Although very different in scale, the Baumards have attempted to pass off inferior and cheaper grapes – unripe and probably ignobly rotten – as Quarts de Chaume. This is certainly the case in 2012 and may well be partially the case in 2011 and 2010 as the following photos indicate. I would be very surprised if any of Baumard's grapes in 2012 met the appellation's minimum requirements – 18.5% potential for each sweep through the vine. Just as with beef consumers have the right to expect the wine inside the bottle to match the label, particularly as they pay a considerable premium for Quarts de Chaume. They don't expect to pay the premium for grapes possibly suitable for a dry white wine processed into a sweet wine. It is customary for Domaine des Baumards to declare the maximum, or close to the maximum, permitted under the appellation rules.

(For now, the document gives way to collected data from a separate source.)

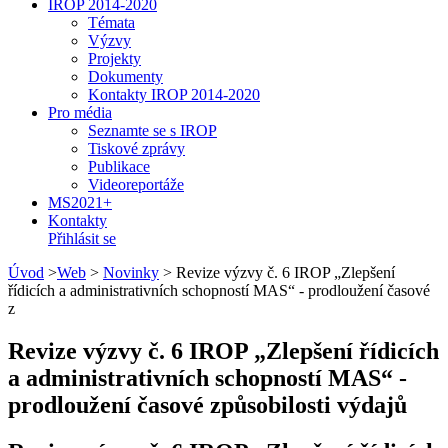
IROP 2014-2020
Témata
Výzvy
Projekty
Dokumenty
Kontakty IROP 2014-2020
Pro média
Seznamte se s IROP
Tiskové zprávy
Publikace
Videoreportáže
MS2021+
Kontakty
Přihlásit se
Úvod
>
Web
>
Novinky
>
Revize výzvy č. 6 IROP „Zlepšení
řídicích a administrativních schopností MAS“ - prodloužení časové
z
Revize výzvy č. 6 IROP „Zlepšení řídicích
a administrativních schopností MAS“ -
prodloužení časové způsobilosti výdajů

Baumard: large bunches a long way off ripe even for a dry white wine
Baumard: if all the bunches were like this there would be no need for cryoextraction!

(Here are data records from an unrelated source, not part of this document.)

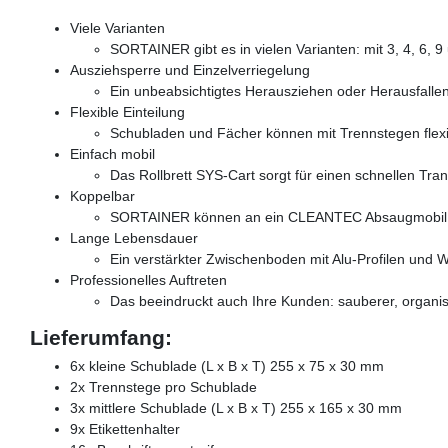
Viele Varianten
SORTAINER gibt es in vielen Varianten: mit 3, 4, 6,
Ausziehsperre und Einzelverriegelung
Ein unbeabsichtigtes Herausziehen oder Herausfalle
Flexible Einteilung
Schubladen und Fächer können mit Trennstegen flexibe
Einfach mobil
Das Rollbrett SYS-Cart sorgt für einen schnellen Tran
Koppelbar
SORTAINER können an ein CLEANTEC Absaugmobil, ei
Lange Lebensdauer
Ein verstärkter Zwischenboden mit Alu-Profilen und W
Professionelles Auftreten
Das beeindruckt auch Ihre Kunden: sauberer, organis
Lieferumfang:
6x kleine Schublade (L x B x T) 255 x 75 x 30 mm
2x Trennstege pro Schublade
3x mittlere Schublade (L x B x T) 255 x 165 x 30 mm
9x Etikettenhalter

Domaine des Baumard has declared nearly 80hls from this very difficult vintage has already been covered here (English) and ici (Français). In the 2010 and 2011 vintages I can only speculate on the role played by cryoextraction. In 2012 we know that Florent and Jean Baumard picked well below the required minimum degree of ripeness. Therefore it cannot legally be sold as Quarts de Chaume. The minimum required degree of ripeness has to be achieved on the vine and not in the freezer.
It is astonishing and highly regrettable that Domaine des Baumard has attempted to pass off this industrially concentrated sweet wine as Quarts de Chaume, one of France's greatest sweet wine appellations.
ironically he and Florent appear to be determined to undermine its reputation
Very early days of course but I hope that 2013 will be a much easier than 2012 proved to be and that the quality of this year's Quarts de Chaume is similar to that of 2007, 2010 and 2011. Loire vintages ending in '3' have a mixed reputation. 1893, in particular, and 2003 being very good to great vintages, while 1963 being the opposite.
It would be very good news if 2013 proves to be the year that Florent Baumard abandons the high yield practices of the bad days of the 1970s and 1980s and changes his approach to join that of many of his fellow producers in the Coteaux du Layon, who have made such dramatic progress over the past 25 years.
Once again I plan to be in the Loire during the vintage. It would be good to organise a morning or an afternoon in late September or early October for any interested journalists in the area at the time to visit the Quarts de Chaume to see how the grapes are progessing and prospects for the vintage in the presence of as many producers, including I hope Florent Baumard, as possible.